Monday, March 3, 2008

Temporal Classification:Extending the Classification Paradigm to Multivariate Time Series

This paper is basically a part of the much detailed thesis dealing with the Australian Sign Language. They are using two gloves to capture the data and analyze the recognition rate. One of the gloves used is the Nintendo glove and the other is a device called the Flock data. Nintendo is a low cost glove with the cheap sensors and Flock is the complicated superior device. The data obtained is used in their classifier called the Tclass, which looks like a decision Tree type classifier, and using the different parameters of the Tclass results were obtained.

Since the data obtained from the Nintendo glove is noisy they have used smoothening to tune in their results which helped to get better accuracy. In the end they used a voting methodology to get the best learners, similar to the ada boost, to improve the accuracy and decrease the error.

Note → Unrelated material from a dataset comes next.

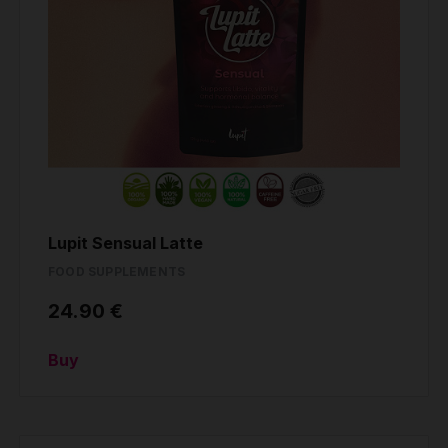
Lupit Sensual Latte
FOOD SUPPLEMENTS
24.90 €
Buy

With the flock, they did the same thing how ever they found that the smoothening is actually affecting the recognition results as the sensor data is already much refined with almost nil noise.

Discussion:

The have shown that their classifier called the Tclass was able to provide a low error rate, by using the ensemble. They tested their data on Nintendo and Flock and smoothening worked with the Nintendo and not with the flock. I believe,it is because the data from Nintendo is so noisy that the distinguishing features are suppressed by the noise, while in case of the flock data, if we tend to smoothen the refined data accuracy will drop as the distinguishing features associated with the data are smoothened. It would have been nice to read in actual what Tclass is and what it does.I believe the only good thing in the paper was the Tclass classifier which is actually some kind of decision tree based classifier which needs to be investigated.

1 comment:

Paul Taele said...

While the paper didn't really excite me in terms of a recognizer that would be interesting to expand on, it had a lot of interesting informative tidbits. On the other hand, the summary neglects some core details on the TClass itself (I guess that TClass was short for Temporal Classifier). You seem to share the same thoughts. A further read might have to be in order, but with the results compared to existing machine learning techniques, I'm having some doubts. I guess I'm a bit critical on the thesis, but it wasn't a bad piece of work.